L'arcivescovo Michael L. Fitzgerald, attuale nunzio apostolico in Egitto e rappresentante del Papa presso la Lega araba, fino al 2006 ha presieduto il Pontificio consiglio per il dialogo interreligioso. In quella veste ha raggiunto una certezza: il dialogo tra religioni e popoli diversi darà frutto a suo tempo. Soprattutto se non si avrà la pretesa di risultati immediati, se si saprà costruire nella pazienza e nella perseveranza, se si avrà la capacità di preparare il terreno e stabilire amicizie. Il messaggio è contenuto nel suo ultimo libro, Dialogo interreligioso, recentemente edito dalla San Paolo.
Fructum dabit.

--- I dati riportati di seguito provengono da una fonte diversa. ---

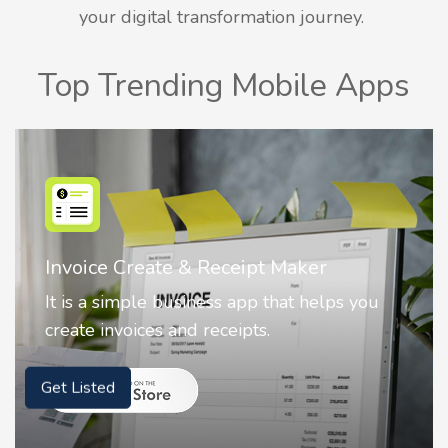
your digital transformation journey.
Top Trending Mobile Apps
Nostalgia AI - Come to Life
Nostalgia uses Artificial intelligence to
animate faces on your photos.
Get Listed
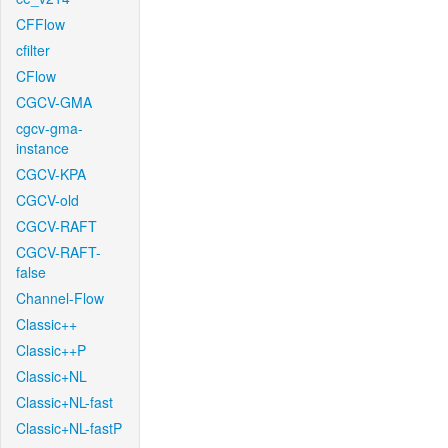
CFFlow
cfilter
CFlow
CGCV-GMA
cgcv-gma-
instance
CGCV-KPA
CGCV-old
CGCV-RAFT
CGCV-RAFT-
false
Channel-Flow
Classic++
Classic++P
Classic+NL
Classic+NL-fast
Classic+NL-fastP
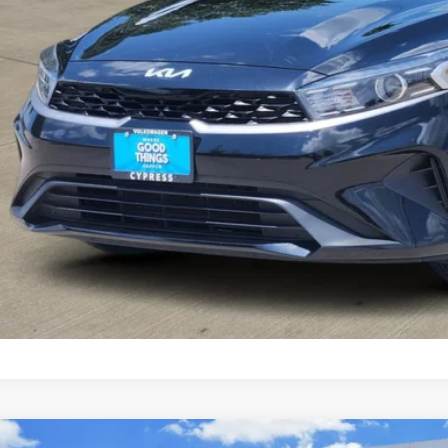
Check Availabi
Calculate My Pa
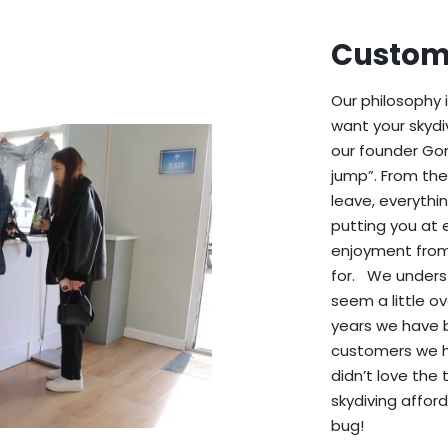
Custome
Our philosophy 
want your skydi
our founder Gor
jump”. From th
leave, everythi
putting you at 
enjoyment from
for. We unders
seem a little ov
years we have 
customers we h
didn’t love the
skydiving affor
bug!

È il motto dell’arcivescovo Michael L. Fitzgerald, attuale nunzio apostolico in Egitto e delegato presso l’Organizzazione della Lega degli Stati Arabi, fino al 2006 presidente del Pontificio consiglio per il dialogo interreligioso. «Darà frutto» a suo tempo, secondo la certezza di Fitzgerald, il dialogo tra religioni e popoli diversi, se non si avrà la pretesa di risultati immediati, se si saprà costruire nella pazienza e nella perseveranza, se si avrà la capacità di preparare il terreno e stabilire amicizie.
E forse qualche frutto l’arcivescovo potrà offrirlo ai lettori del suo libro, Dialogo interreligioso, edito dalla San Paolo nel 2007, strumento articolato che tocca a 360 gradi molte delle problematiche connesse al rapporto tra fedi e tradizioni diverse e che funge da specchio piuttosto fedele della lucidità e della concretezza della Chiesa anche in questo delicato e attualissimo campo d’azione.
L’organizzazione del libro conduce il lettore in primo luogo attraverso i fondamenti cristiani del dialogo, dal punto di vista teologico e pastorale.
La seconda parte è quasi interamente dedicata all’islam: vi si definiscono punti di incontro e di distanza tra cattolici e musulmani, tanto dal punto di vista teologico che nei riflessi sociali (con un attento sguardo alla situazione europea).
La terza e ultima parte, che si rivolge alle altre grandi religioni mondiali (buddismo, induismo ed ebraismo in testa) e che presenta l’operato dei principali enti ecclesiastici preposti al dialogo, ivi compreso il Pontificio consiglio per il dialogo interreligioso, è forse la più rispondente al temperamento fortemente propositivo dell’arcivescovo.
Significativo infatti è il capitolo che chiude il libro, consistente in una breve e intensa presentazione di tre grandi «profeti» e precursori cristiani del dialogo: Louis Massignon (in rapporto all’islam), Jules Monchanin (per l’induismo) e Thomas Merton (per il buddismo). Queste grandi, talvolta controverse figure esemplificano la posizione di chi ama profondamente Cristo e la Chiesa ed è proprio per questo capace di ascolto e quindi di stima, se non propriamente amore, anche per la ricchezza di altre tradizioni e specialmente per i relativi aderenti.
Due coraggiosi tratti caratterizzano l’insegnamento dell’arcivescovo: il dialogo interreligioso trova la sua utilità per gli uomini in vista della ricerca del vero Dio prima ancora che per una pacifica convivenza globale; in secondo luogo, e per converso, il rischio del fondamentalismo ha i suoi anticorpi in un atteggiamento autenticamente religioso, che può tuttavia mancare tanto in campo islamico, per fare l’esempio dell’alterità sentita come più minacciosa, quanto nello stesso cristianesimo.